The first step necessary for reducing accidents, injuries, and occupational diseases in construction is to establish an on the job program of hazard recognition and prevention.
This action is effective for identifying and abating construction hazards involving falls, struck-by, getting caught, and electrocutions. This chapter discusses approaches for developing such a program on construction operations.
What’s A Useful Approach For Recognizing Hazards On Construction Projects?
It’s useful for construction workers to have a quick and easy way to identify hazards on the job. The following hazard recognition program can help do this. Using this method, the next sections describe the previously cited four major hazard areas. Examples are provided for each area, along with actual cases of occupational accidents, injuries, and deaths that have resulted when proper practices and
safeguards were not implemented.

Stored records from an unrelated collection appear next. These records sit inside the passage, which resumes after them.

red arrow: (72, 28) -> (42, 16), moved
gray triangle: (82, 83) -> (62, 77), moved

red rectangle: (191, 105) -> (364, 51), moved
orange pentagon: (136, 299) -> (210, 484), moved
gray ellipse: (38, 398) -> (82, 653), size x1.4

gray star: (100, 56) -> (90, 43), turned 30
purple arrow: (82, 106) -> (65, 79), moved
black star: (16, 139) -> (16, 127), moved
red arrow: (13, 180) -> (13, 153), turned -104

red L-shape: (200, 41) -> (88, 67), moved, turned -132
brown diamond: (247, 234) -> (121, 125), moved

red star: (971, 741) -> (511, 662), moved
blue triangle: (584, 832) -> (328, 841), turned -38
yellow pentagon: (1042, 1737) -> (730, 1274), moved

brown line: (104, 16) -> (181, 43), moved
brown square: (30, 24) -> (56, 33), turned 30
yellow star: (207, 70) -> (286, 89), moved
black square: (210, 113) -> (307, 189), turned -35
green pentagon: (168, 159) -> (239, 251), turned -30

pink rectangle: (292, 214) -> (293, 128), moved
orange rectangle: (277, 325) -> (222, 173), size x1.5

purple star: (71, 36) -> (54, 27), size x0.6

Through a hazard recognition program, workers and supervisors can survey their work environment and operation for both general and specific hazards that exist or could develop, and then take the necessary actions for protection.
1. Fall Hazards — There are two types of fall hazards: falls from a higher to a lower level, and falls on the same level.
Examples and actual cases involving these hazards include:
a. locations where fixed as well as movable ladders are being used;
b. fall hazards resulting from poor housekeeping practices, spilled fluids, lack of proper guardrails, lifelines, safety nets, and safety belts; unguarded openings in floors, trenches, and other construction work areas;
d. scaffolds and elevated platforms improperly erected, guarded, inspected, and/or maintained;
e. loose fitting clothing or inadequate work shoes or boots which can cause a worker to trip;
f. slippery work surfaces;
g. situation where a worker can fall when trying to move a large awkward object on an elevated work area.
Actual cases:
a. “Carpenters were setting trusses on the second floor of a house they were building. There was no
guardrail or floor cover over the floor opening for the stairway. While placing a truss in position, one
of the carpenters fell through the opening to the concrete basement below.”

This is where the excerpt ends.